Delivery Leads definitely engage in typical project management activities and practices. We’ll be tracking and reporting progress and spend, and we’ll be the point people for all communications and logistics related to the project team. It’s our job to manage the backlog, jump on e-mails as soon as they come in, and keep the team running smoothly. But, as we’ve seen above, the responsibilities and participation go beyond managing communication channels and tracking and reporting on project progress.

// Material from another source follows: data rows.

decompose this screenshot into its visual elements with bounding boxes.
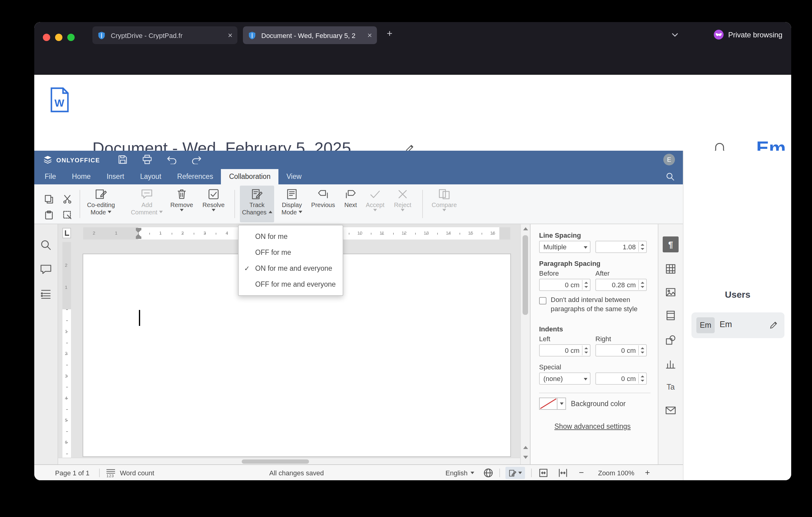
tab-list-chevron-icon[interactable] [671, 31, 679, 39]
resolve-button[interactable]: Resolve [196, 186, 231, 222]
indent-right-spinner[interactable]: 0 cm [596, 344, 647, 356]
collaborator-avatar[interactable]: E [663, 154, 675, 165]
spacing-after-spinner[interactable]: 0.28 cm [596, 279, 647, 291]
tab-insert[interactable]: Insert [98, 169, 132, 184]
ruler-number: 4 [65, 396, 67, 401]
navigation-headings-icon[interactable] [40, 288, 52, 300]
fit-width-icon[interactable] [558, 468, 568, 478]
line-spacing-select[interactable]: Multiple [539, 241, 590, 253]
menu-item-on-for-everyone[interactable]: ✓ON for me and everyone [239, 260, 343, 276]
compare-button: Compare [427, 186, 461, 222]
coediting-mode-button[interactable]: Co-editingMode [84, 186, 118, 222]
menu-item-off-for-everyone[interactable]: OFF for me and everyone [239, 276, 343, 292]
minimize-window-button[interactable] [55, 34, 62, 41]
scroll-up-arrow[interactable] [523, 227, 528, 230]
indent-right-label: Right [596, 335, 611, 343]
hanging-indent-marker[interactable] [136, 237, 141, 239]
paste-icon[interactable] [44, 210, 54, 220]
word-count-label[interactable]: Word count [120, 469, 154, 477]
background-color-swatch[interactable] [539, 398, 557, 410]
select-all-icon[interactable] [62, 210, 72, 220]
undo-icon[interactable] [167, 155, 177, 164]
shape-settings-icon[interactable] [663, 332, 678, 348]
tab-title: Document - Wed, February 5, 2 [261, 31, 362, 39]
background-color-dropdown[interactable] [557, 398, 566, 410]
special-value-spinner[interactable]: 0 cm [596, 373, 647, 385]
advanced-settings-link[interactable]: Show advanced settings [554, 423, 631, 430]
remove-comment-button[interactable]: Remove [165, 186, 199, 222]
tab-references[interactable]: References [169, 169, 221, 184]
zoom-in-button[interactable]: + [645, 467, 650, 477]
reject-change-button: Reject [387, 186, 418, 222]
chart-settings-icon[interactable] [663, 356, 678, 372]
text-art-settings-icon[interactable]: Ta [663, 379, 678, 395]
display-mode-button[interactable]: DisplayMode [275, 186, 309, 222]
special-select[interactable]: (none) [539, 373, 590, 385]
compare-icon [438, 188, 451, 200]
new-tab-button[interactable]: + [387, 28, 393, 39]
text-cursor [139, 310, 140, 326]
ruler-number: 1 [115, 230, 117, 236]
first-line-indent-marker[interactable] [136, 228, 141, 230]
vertical-scroll-thumb[interactable] [523, 235, 528, 315]
editor-search-icon[interactable] [666, 172, 675, 181]
menu-item-on-for-me[interactable]: ON for me [239, 228, 343, 244]
page-indicator[interactable]: Page 1 of 1 [55, 469, 90, 477]
spellcheck-globe-icon[interactable] [484, 468, 493, 478]
ruler-number: 1 [65, 284, 67, 290]
add-comment-button: AddComment [130, 186, 164, 222]
fit-page-icon[interactable] [539, 468, 548, 478]
tab-document[interactable]: Document - Wed, February 5, 2 × [243, 26, 377, 44]
find-icon[interactable] [40, 239, 52, 251]
ruler-number: 2 [93, 230, 95, 236]
ruler-number: 2 [65, 262, 67, 268]
horizontal-scrollbar[interactable] [58, 458, 520, 464]
ruler-number: 2 [65, 351, 67, 356]
no-interval-checkbox[interactable] [539, 297, 546, 304]
tab-close-icon[interactable]: × [368, 31, 372, 40]
zoom-out-button[interactable]: − [579, 467, 584, 477]
menu-item-off-for-me[interactable]: OFF for me [239, 244, 343, 260]
ruler-number: 12 [401, 230, 407, 236]
next-page-arrow[interactable] [523, 456, 528, 459]
tab-view[interactable]: View [279, 169, 309, 184]
horizontal-scroll-thumb[interactable] [242, 459, 309, 464]
indent-left-spinner[interactable]: 0 cm [539, 344, 590, 356]
maximize-window-button[interactable] [67, 34, 75, 41]
redo-icon[interactable] [191, 155, 202, 164]
language-selector[interactable]: English [445, 469, 474, 477]
track-changes-status-button[interactable] [505, 467, 525, 479]
vertical-scrollbar[interactable] [520, 224, 530, 464]
tab-close-icon[interactable]: × [228, 31, 233, 40]
comments-panel-icon[interactable] [40, 264, 52, 276]
accept-icon [369, 188, 381, 200]
image-settings-icon[interactable] [663, 284, 678, 300]
print-icon[interactable] [142, 154, 152, 165]
no-interval-label: Don't add interval between paragraphs of… [551, 295, 650, 314]
edit-user-pencil-icon[interactable] [769, 320, 778, 330]
user-list-item[interactable]: Em Em [692, 312, 784, 338]
mail-merge-icon[interactable] [663, 403, 678, 418]
previous-page-arrow[interactable] [523, 446, 528, 449]
spacing-before-spinner[interactable]: 0 cm [539, 279, 590, 291]
word-document-icon: W [50, 87, 69, 113]
header-footer-settings-icon[interactable] [663, 307, 678, 323]
paragraph-spacing-label: Paragraph Spacing [539, 260, 601, 267]
cut-icon[interactable] [62, 194, 72, 204]
track-changes-button[interactable]: TrackChanges [240, 186, 274, 222]
save-icon[interactable] [117, 154, 128, 165]
paragraph-settings-icon[interactable]: ¶ [663, 237, 678, 252]
tab-layout[interactable]: Layout [132, 169, 169, 184]
line-spacing-value-spinner[interactable]: 1.08 [596, 241, 647, 253]
table-settings-icon[interactable] [663, 261, 678, 277]
copy-icon[interactable] [44, 194, 54, 204]
previous-change-button[interactable]: Previous [306, 186, 340, 222]
tab-cryptdrive[interactable]: CryptDrive - CryptPad.fr × [92, 26, 237, 44]
close-window-button[interactable] [43, 34, 50, 41]
tab-collaboration[interactable]: Collaboration [221, 169, 279, 184]
tab-stop-selector[interactable] [62, 228, 71, 238]
tab-home[interactable]: Home [64, 169, 98, 184]
tab-file[interactable]: File [37, 169, 64, 184]
zoom-level[interactable]: Zoom 100% [592, 469, 640, 477]
v-ruler[interactable]: 21123456 [62, 242, 71, 459]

A Delivery Lead is a maker.

Though we may not produce code or designs, Delivery Leads contribute to the productivity of our teams and have a huge role in defining and shaping products, in collaboration with our clients and our designers and developers. Sometimes, the artifacts we create will be tangible, such as architecture, workflows, spreadsheets, plans, prioritized backlog, annotated user stories, and documentation of decisions. Just as often, our work will be ethereal and intangible–conversations carefully crafted, meetings well-facilitated, logistics conquered, consensuses reached, difficult decisions worked out. The result is happy project teams, software delivered on time and budget, with no surprises, and the greatest possible value achieved for the resources that were spent.

A photo of a delivery lead addressing an Atomic Object developer

We’re just getting the Delivery Lead practice up and running at Atomic Object. I’m sure we’ll have more experiences to share and lessons learned along the way. Stay tuned.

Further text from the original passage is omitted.